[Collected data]
----------
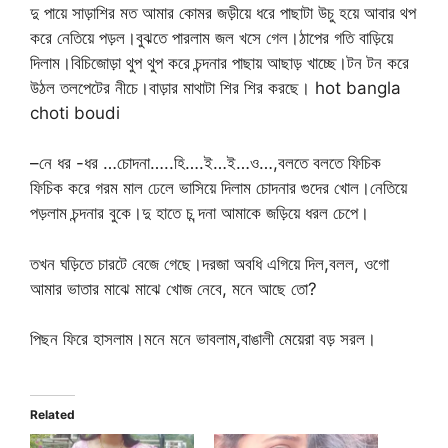
দু পায়ে সাড়াশির মত আমার কোমর জড়ীয়ে ধরে পাছাটা উচু হয়ে আবার থপ
করে নেতিয়ে পড়ল।বুঝতে পারলাম জল খসে গেল।ঠাপের গতি বাড়িয়ে
দিলাম।বিচিজোড়া থুপ থুপ করে চন্দনার পাছায় আছাড় খাচ্ছে।টন টন করে
উঠল তলপেটের নীচে।বাড়ার মাথাটা শির শির করছে। hot bangla
choti boudi
–নে ধর -ধর …চোদনা…..হি….ই…ই…ও…,বলতে বলতে ফিচিক
ফিচিক করে গরম মাল ঢেলে ভাসিয়ে দিলাম চোদনার গুদের খোল।নেতিয়ে
পড়লাম চন্দনার বুকে।দু হাতে চ ন্দনা আমাকে জড়িয়ে ধরল চেপে।
তখন ঘড়িতে চারটে বেজে গেছে।দরজা অবধি এগিয়ে দিল,বলল, ওগো
আমার ভাতার মাঝে মাঝে খোজ নেবে, মনে আছে তো?
পিছন ফিরে হাসলাম।মনে মনে ভাবলাম,বাঙালী মেয়েরা বড় সরল।
Related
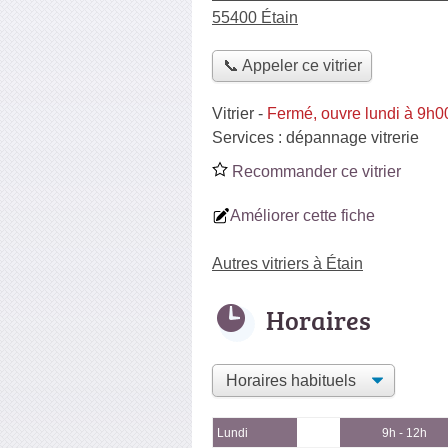
55400 Étain
📞 Appeler ce vitrier
Vitrier
-
Fermé, ouvre lundi à 9h0
Services :
dépannage vitrerie
Recommander ce vitrier
Améliorer cette fiche
Autres vitriers à Étain
Horaires
Lundi
9h - 12h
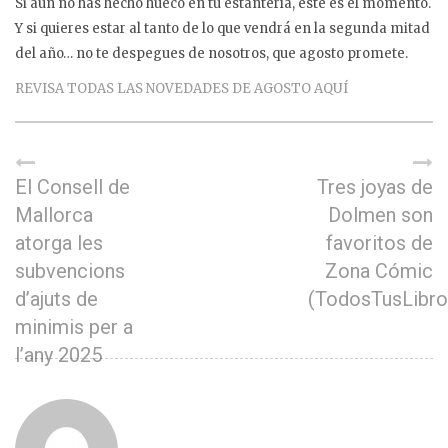
Si aún no has hecho hueco en tu estantería, este es el momento.
Y si quieres estar al tanto de lo que vendrá en la segunda mitad
del año… no te despegues de nosotros, que agosto promete.
REVISA TODAS LAS NOVEDADES DE AGOSTO AQUÍ
El Consell de
Tres joyas de
Mallorca
Dolmen son
atorga les
favoritos de
subvencions
Zona Cómic
d’ajuts de
(TodosTusLibro
minimis per a
l’any 2025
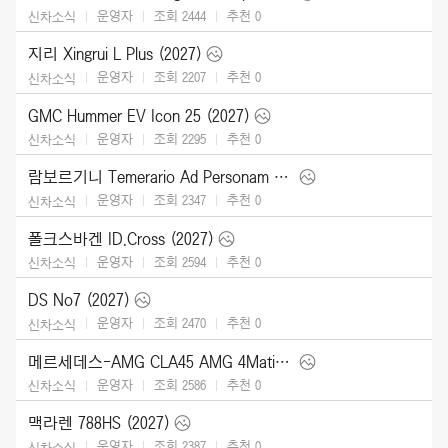
운영자
조회 2444
추천
0
신차소식
지리 Xingrui L Plus (2027)
운영자
조회 2207
추천
0
신차소식
GMC Hummer EV Icon 25 (2027)
운영자
조회 2295
추천
0
신차소식
람보르기니 Temerario Ad Personam (2026)
운영자
조회 2347
추천
0
신차소식
폴크스바겐 ID.Cross (2027)
운영자
조회 2594
추천
0
신차소식
DS No7 (2027)
운영자
조회 2470
추천
0
신차소식
메르세데스-AMG CLA45 AMG 4Matic (2027)
운영자
조회 2586
추천
0
신차소식
맥라렌 788HS (2027)
운영자
조회 2387
추천
0
신차소식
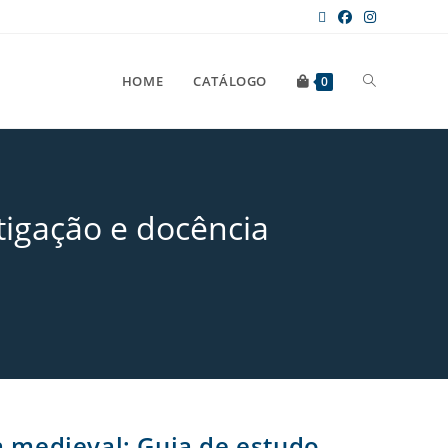
HOME
CATÁLOGO
0
tigação e docência
a medieval: Guia de estudo,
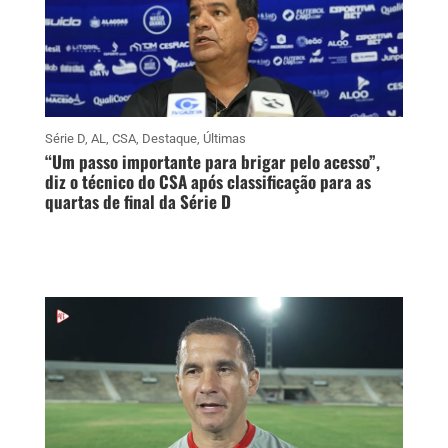
Série D
,
AL
,
CSA
,
Destaque
,
Últimas
“Um passo importante para brigar pelo acesso”,
diz o técnico do CSA após classificação para as
quartas de final da Série D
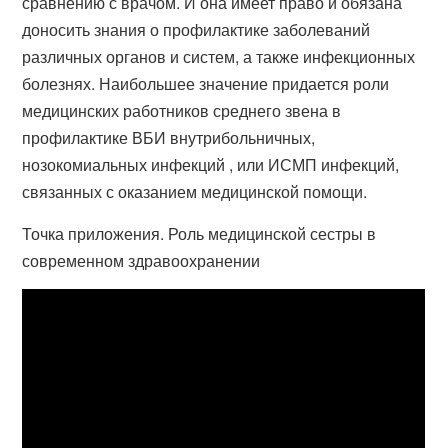
сравнению с врачом. И она имеет право и обязана
доносить знания о профилактике заболеваний
различных органов и систем, а также инфекционных
болезнях. Наибольшее значение придается роли
медицинских работников среднего звена в
профилактике ВБИ внутрибольничных,
нозокомиальных инфекций , или ИСМП инфекций,
связанных с оказанием медицинской помощи.
Точка приложения. Роль медицинской сестры в
современном здравоохранении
----------
What the task requires
Restate the data word for word and exclude every picture.

Response to the task
দু পায়ে সাড়াশির মত আমার কোমর জড়ীয়ে ধরে পাছাটা উচু হয়ে আবার থপ
করে নেতিয়ে পড়ল।বুঝতে পারলাম জল খসে গেল।ঠাপের গতি বাড়িয়ে
দিলাম।বিচিজোড়া থুপ থুপ করে চন্দনার পাছায় আছাড় খাচ্ছে।টন টন করে
উঠল তলপেটের নীচে।বাড়ার মাথাটা শির শির করছে। hot bangla
choti boudi
–নে ধর -ধর …চোদনা…..হি….ই…ই…ও…,বলতে বলতে ফিচিক
ফিচিক করে গরম মাল ঢেলে ভাসিয়ে দিলাম চোদনার গুদের খোল।নেতিয়ে
পড়লাম চন্দনার বুকে।দু হাতে চ ন্দনা আমাকে জড়িয়ে ধরল চেপে।
তখন ঘড়িতে চারটে বেজে গেছে।দরজা অবধি এগিয়ে দিল,বলল, ওগো
আমার ভাতার মাঝে মাঝে খোজ নেবে, মনে আছে তো?
পিছন ফিরে হাসলাম।মনে মনে ভাবলাম,বাঙালী মেয়েরা বড় সরল।
Related
55400 Étain
📞 Appeler ce vitrier
Vitrier
-
Fermé, ouvre lundi à 9h0
Services :
dépannage vitrerie
Recommander ce vitrier
Améliorer cette fiche
Autres vitriers à Étain
Horaires
Lundi
9h - 12h
Si aún no has hecho hueco en tu estantería, este es el momento.
Y si quieres estar al tanto de lo que vendrá en la segunda mitad
del año… no te despegues de nosotros, que agosto promete.
REVISA TODAS LAS NOVEDADES DE AGOSTO AQUÍ
El Consell de
Tres joyas de
Mallorca
Dolmen son
atorga les
favoritos de
subvencions
Zona Cómic
d’ajuts de
(TodosTusLibro
minimis per a
l’any 2025
운영자
조회 2444
추천
0
신차소식
지리 Xingrui L Plus (2027)
운영자
조회 2207
추천
0
신차소식
GMC Hummer EV Icon 25 (2027)
운영자
조회 2295
추천
0
신차소식
람보르기니 Temerario Ad Personam (2026)
운영자
조회 2347
추천
0
신차소식
폴크스바겐 ID.Cross (2027)
운영자
조회 2594
추천
0
신차소식
DS No7 (2027)
운영자
조회 2470
추천
0
신차소식
메르세데스-AMG CLA45 AMG 4Matic (2027)
운영자
조회 2586
추천
0
신차소식
맥라렌 788HS (2027)
운영자
조회 2387
추천
0
신차소식
HOME
CATÁLOGO
0
tigação e docência
a medieval: Guia de estudo,
Série D
,
AL
,
CSA
,
Destaque
,
Últimas
“Um passo importante para brigar pelo acesso”,
diz o técnico do CSA após classificação para as
quartas de final da Série D
сравнению с врачом. И она имеет право и обязана
доносить знания о профилактике заболеваний
различных органов и систем, а также инфекционных
болезнях. Наибольшее значение придается роли
медицинских работников среднего звена в
профилактике ВБИ внутрибольничных,
нозокомиальных инфекций , или ИСМП инфекций,
связанных с оказанием медицинской помощи.
Точка приложения. Роль медицинской сестры в
современном здравоохранении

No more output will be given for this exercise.